### ACTIVITY
Find the line containing "artigo lembra que", then print it and each following line through the end of the records, exactly and with nothing added; leave out any pictures.

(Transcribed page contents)
╭──

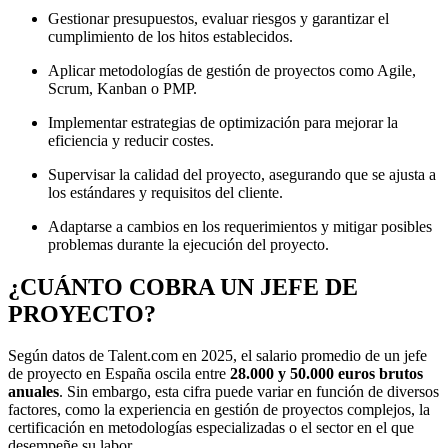
Gestionar presupuestos, evaluar riesgos y garantizar el
cumplimiento de los hitos establecidos.
Aplicar metodologías de gestión de proyectos como Agile,
Scrum, Kanban o PMP.
Implementar estrategias de optimización para mejorar la
eficiencia y reducir costes.
Supervisar la calidad del proyecto, asegurando que se ajusta a
los estándares y requisitos del cliente.
Adaptarse a cambios en los requerimientos y mitigar posibles
problemas durante la ejecución del proyecto.
¿CUÁNTO COBRA UN JEFE DE
PROYECTO?
Según datos de Talent.com en 2025, el salario promedio de un jefe
de proyecto en España oscila entre
28.000 y 50.000 euros brutos
anuales
. Sin embargo, esta cifra puede variar en función de diversos
factores, como la experiencia en gestión de proyectos complejos, la
certificación en metodologías especializadas o el sector en el que
desempeñe su labor.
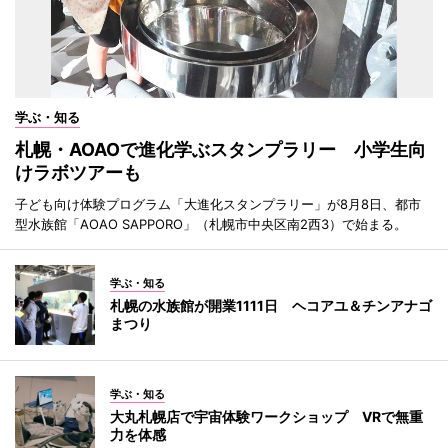
学ぶ・知る
札幌・AOAOで進化学ぶスタンプラリー 小学生向
けラボツアーも
子ども向け体験プログラム「大進化スタンプラリー」が8月8日、都市
型水族館「AOAO SAPPORO」（札幌市中央区南2西3）で始まる。
学ぶ・知る
札幌の水族館が開業1111日 ヘコアユ＆チンアナゴ
まつり
学ぶ・知る
大丸札幌店で宇宙体験ワークショップ VRで無重
力を体感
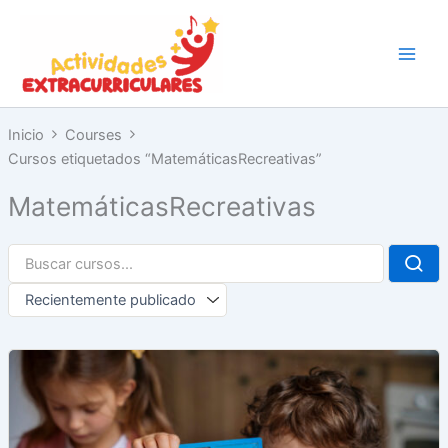
Ir
al
contenido
Inicio
Courses
Cursos etiquetados “MatemáticasRecreativas”
MatemáticasRecreativas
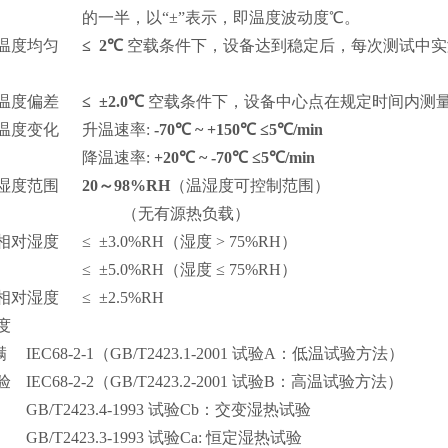
的一半，以“±”表示，即温度波动度℃。
.3温度均匀
≤ 2℃
空载条件下，设备达到稳定后，每次测试中实测
.4温度偏差
≤ ±2.0℃
空载条件下，设备中心点在规定时间内测
.5温度变化
升温速率
:
-
7
0
℃
~ +150
℃ ≤
5
℃
/
min
降温速率
:
+20
℃
~ -
7
0
℃ ≤
5
℃
/
min
.6湿度范围
20～98%RH
（温湿度可控制范围）
（无有源热负载）
.7相对湿度
≤ ±3.0%RH（湿度 > 75%RH）
≤ ±5.0%RH（湿度 ≤ 75%RH）
.8相对湿度
≤ ±2.5%RH
度
满
IEC68-2-1（GB/T2423.1-2001 试验A：低温试验方法）
验
IEC68-2-2（GB/T2423.2-2001 试验B：高温试验方法）
GB/T2423.4-1993 试验Cb：交变湿热试验
GB/T2423.3-1993 试验Ca: 恒定湿热试验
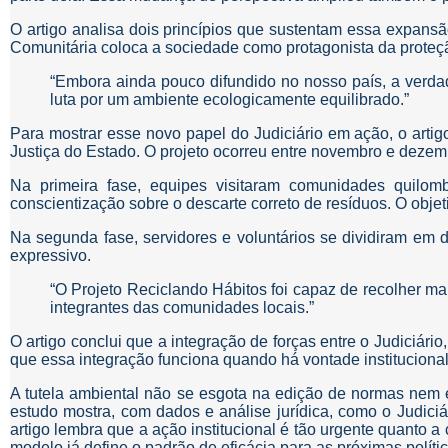
O artigo analisa dois princípios que sustentam essa expansã
Comunitária coloca a sociedade como protagonista da proteç
“Embora ainda pouco difundido no nosso país, a verdad
luta por um ambiente ecologicamente equilibrado.”
Para mostrar esse novo papel do Judiciário em ação, o artig
Justiça do Estado. O projeto ocorreu entre novembro e dezem
Na primeira fase, equipes visitaram comunidades quilom
conscientização sobre o descarte correto de resíduos. O objeti
Na segunda fase, servidores e voluntários se dividiram em 
expressivo.
“O Projeto Reciclando Hábitos foi capaz de recolher m
integrantes das comunidades locais.”
O artigo conclui que a integração de forças entre o Judiciá
que essa integração funciona quando há vontade instituciona
A tutela ambiental não se esgota na edição de normas nem em
estudo mostra, com dados e análise jurídica, como o Judici
artigo lembra que a ação institucional é tão urgente quanto
modelo já define o padrão de eficácia para as próximas políti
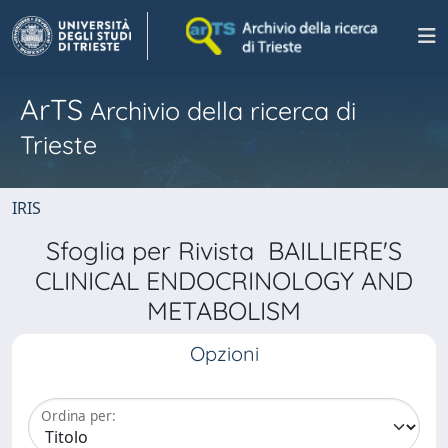
ArTS
Archivio della ricerca di
Trieste
IRIS
Sfoglia per Rivista BAILLIERE'S
CLINICAL ENDOCRINOLOGY AND
METABOLISM
Opzioni
Ordina per:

╰──

### EXERCISE RESPONSE
artigo lembra que a ação institucional é tão urgente quanto
modelo já define o padrão de eficácia para as próximas políti
ArTS
Archivio della ricerca di
Trieste
IRIS
Sfoglia per Rivista BAILLIERE'S
CLINICAL ENDOCRINOLOGY AND
METABOLISM
Opzioni
Ordina per:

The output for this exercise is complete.